英卓此时正在折磨安禄山,他似乎用什么东西穿到安禄山的肩膀上,她能看到安禄山大汗淋漓,面色苍白,身子不停的发抖,蜷缩在地上,不知为何,她的心一阵难受,想的居然是与孩子一起玩耍时,安禄山那国字脸上的肆意的笑容。
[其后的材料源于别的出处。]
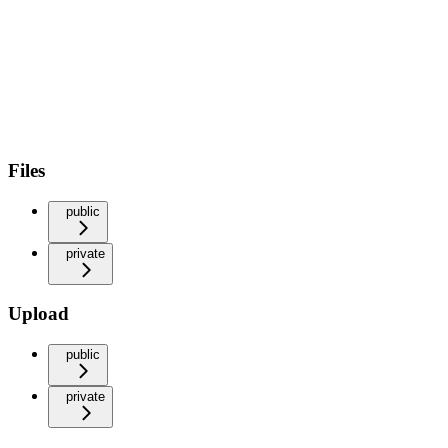
Files
public
private
Upload
public
private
显然,英卓又拒绝了她眼前的老三哥,看来,现在只有出狠招。就在她想着怎么出狠招的时候,带着大耳环的老三哥说话了,他似乎有点生气,带着严重马粪味道的胸膛起伏的有点快,只听他道:“大哥,一刀宰了这小子便是,你干啥要用这乌七八糟的东西”呦,看来这位莽汉子不满他这位阴险的大哥所作所为了,这对她有利。
英卓很不屑理他,她感觉到他胸膛起伏的越来越快,连鼻息都不稳,放在身侧的拳头,发出轻微的“嘎巴嘎巴”的响声,便是她也是愤怒极了,那个阴险的男人,他简直不是人,他正阴笑着将安禄山上衣剥掉,又将一个罐子里的液体倒在他的身上,接下来,便是一罐子的蚂蚁,那黑压压的蚂蚁爬在安禄山的身上,活像是穿了件黑色的衣服。
就是在这样的情况下,他仍然没有发出一声尖叫,她实在是佩服他的忍耐力,那些金黄|色的黏糊糊的液体,应该就是蜂蜜。这要多么歹毒的人才能做出这样的事情。
她故意使劲的往眼前大耳环老三哥的怀里靠:“三哥,好……可怕”也许是她甜腻腻的声音,让他有了保护的**,他瞧着她对她点头:“别怕,有三哥在。”她看到他耳朵上巨大的耳环不住的晃动,同样的,他的那颗英雄心在上升。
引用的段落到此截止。